Levi incrociò le braccia, le gambe che si muovevano ritmicamente per via dell'impazienza e dell'ansia che gli stavano attanagliando le viscere.

Ogni minuto, ogni metro era uno in meno a separarlo da Eren.

La voglia di stringerlo e la paura di farlo lo rendevano un fascio di nervi.

Per il vocalist era strano essere lì. L'ambiente lo confondeva.

Nonostante non fosse una persona narcisista o vanitosa, Levi si era abituato alle cure e attenzioni straordinarie che venivano dedicate ad L. Lì invece, a Shiganshina, nessuno poteva riconoscerlo ed essere trattato come una persona qualsiasi era un'esperienza quasi nuova.

«Sai amico è stata una lunga giornata anche per me» replicò il tassista, guardandolo dallo specchietto retrovisore. «Hai due cose, proprio lí, attaccate alla fine delle gambe e si chiamano piedi. Che ne dici di usarli?»

Avesse saputo dove accidenti si trovasse, gli avrebbe lanciato una banconota da cento giusto per lo sfizio di non sentirlo più blaterare ed avrebbe percorso il resto del tragitto come gli aveva appena suggerito.

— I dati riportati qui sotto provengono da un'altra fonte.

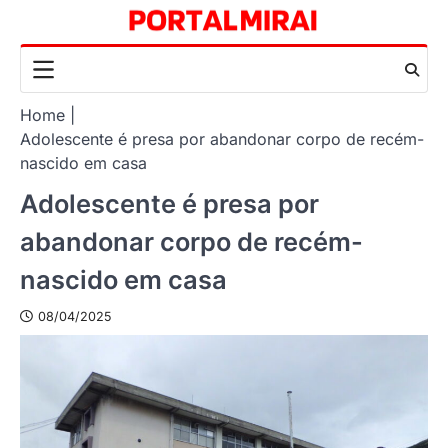
Skip
to
content
Home
Adolescente é presa por abandonar corpo de recém-
nascido em casa
Adolescente é presa por
abandonar corpo de recém-
nascido em casa
08/04/2025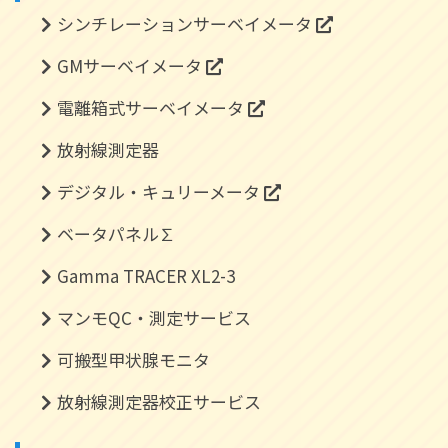
シンチレーションサーベイメータ
GMサーベイメータ
電離箱式サーベイメータ
放射線測定器
デジタル・キュリーメータ
ベータパネル∑
Gamma TRACER XL2-3
マンモQC・測定サービス
可搬型甲状腺モニタ
放射線測定器校正サービス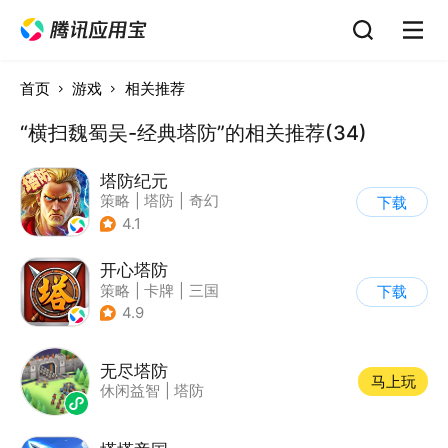
首页
游戏
相关推荐
“横扫魏蜀吴-经典塔防”的相关推荐(34)
塔防纪元
策略
|
塔防
|
奇幻
下载
|
欧美风
4.1
开心塔防
策略
|
卡牌
|
三国
下载
|
中国风
4.9
无尽塔防
马上玩
休闲益智
|
塔防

Nessuno osava trattarlo in quel modo, mai.

Quando si guardò intorno, però, il paesaggio poco familiare lo convinse a mordersi la lingua se non voleva rischiare di perdersi e ritardare ancora il momento in cui avrebbe rivisto il moccioso.

«Pensa a fare il tuo lavoro, amico

Trascorsero almeno un'altra mezz'ora imbottigliati in un ingorgo, imboccando poi una strada che li portò in un quartiere periferico, tranquillo e silenzioso.

Era lì che Eren era nato, dove era cresciuto ed aveva vissuto.

Sembrava il set di qualche comica serie TV famigliare: casette a schiena, piccoli giardini, garage aperti, fermate dell'autobus, bambini che venivano chiamati in casa dai genitori ora che il sole stava tramontando.

Il tassista si fermò nel mezzo di una strada e lo fece scendere davanti ad un piccolo viottolo di piastrelle, accanto ad una cassetta della posta con "Jaeger" scritto a mano. Appoggiata al muro, legata con una catena, c'era una moto coperta da un telo. Sembrava che nessuno la usasse da parecchio tempo. Le luci erano accese.

La famiglia era in casa.

Levi non accennava a voler scendere.

«Che c'è, non hai più fretta?»

Gli arrivò un rotolino verde di banconote dritto in faccia, e il tassista si massaggiò il naso offeso.

«Tieni pure il resto.»

Il corvino posò le suole delle scarpe sul selciato del villino dal tetto rosso, facendo un respiro profondo. Un passo dopo l'altro, si trovò dinanzi all'uscio di casa Jaeger, il dito sul campanello ed il cuore che batteva come impazzito.

Quasi subito sentì, dall'altra parte della porta, i suoni della casa che si fermavano. Una voce femminile disse qualcosa, passi veloci fino alla soglia.

La serratura scattò e Levi si sentì gelare alla vista di un viso dalle dolci forme curve, labbra rosee e morbide, pelle scura e grandi occhi nocciola.